Baca juga: Panglima TNI Yakin Kecamatan Taman Sari Jakarta Barat Jadi Zona Hijau Setelah Warganya Divaksin
Kekurangan gizi kronik dapat merupakan akibat asupan nutrisi yang tidak memadai, misalnya karena kemiskinan, penelantaran atau ketidaktahuan, dan peningkatan kebutuhan gizi yang tidak terpenuhi akibat sering sakit misalnya diare kronik akibat sanitasi buruk.
ISPA berulang akibat tidak diimunisasi, atau kondisi/penyakit tertentu yang memerlukan diet khusus misalnya bayi yang sangat prematur, alergi makanan, kelainan metabolisme bawaan, penyakit jantung bawaan, dan lainnya,” katanya.
“Tatalaksana stunting tentu saja disesuaikan dengan penyebabnya.
Sebenarnya perawakan pendek merupakan pertanda terjadinya masalah kekurangan gizi kronik yang lebih besar yaitu menurunnya kemampuan kognitif serta meningkatnya risiko Penyakit Tidak Menular (obesitas, diabetes, penyakit jantung koroner, hipertensi dll) di usia dewasa," katanya.

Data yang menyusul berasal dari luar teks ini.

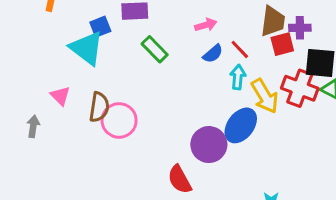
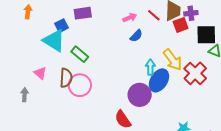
green rectangle: (155, 49) -> (80, 54), moved
red line: (240, 49) -> (154, 15), moved
cyan arrow: (238, 77) -> (150, 67), moved
red cross: (300, 88) -> (195, 73), moved, turned 30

Kedua hal ini yang menentukan kualitas SDM suatu bangsa.

Pelbagai penelitian menunjukkan bahwa stunting dapat menurunkan IQ sampai 20 poin, penurunan kecerdasan ini masih mungkin dikoreksi sebelum usia 2 tahun, dibuktikan oleh beberapa penelitian bahwa kombinasi perbaikan asupan nutrisi yang disertai stimulasi dapat mengoreksi IQ yang sudah terlanjur turun sekitar 90%.
"Tetapi jika pada usia 2 tahun tinggi badan masih dibawah -2 simpang baku maka akan sulit mengejar ketinggalan tersebut bahkan jika masih berada dibawah -3 simpang baku berisiko memerlukan pendidikan khusus. WHO menegaskan bahwa stunting sulit ditatalaksana tetapi pencegahan sangat dapat diupayakan,” kata Damayanti.
Vice President General Secretary Danone Indonesia Vera Galuh Sugijanto mengatakan untuk mencapai target penurunan stunting tersebut tidak bisa sendiri, namun dibutuhkan kolaborasi multipihak.
Yang paling penting adalah edukasi, karena kita butuh edukasi untuk merubah mindset, pola pikir dan juga gaya hidup masyarakat Indonesia. Melalui kampanye ‘Bersama Cegah Stunting’, kami mengintegrasikan berbagai program intervensi gizi spesifik dan sensitif pencegahan stunting Danone Indonesia untuk dapat diimplementasikan secara bersamaan,” jelas Vera Galuh Sugijanto.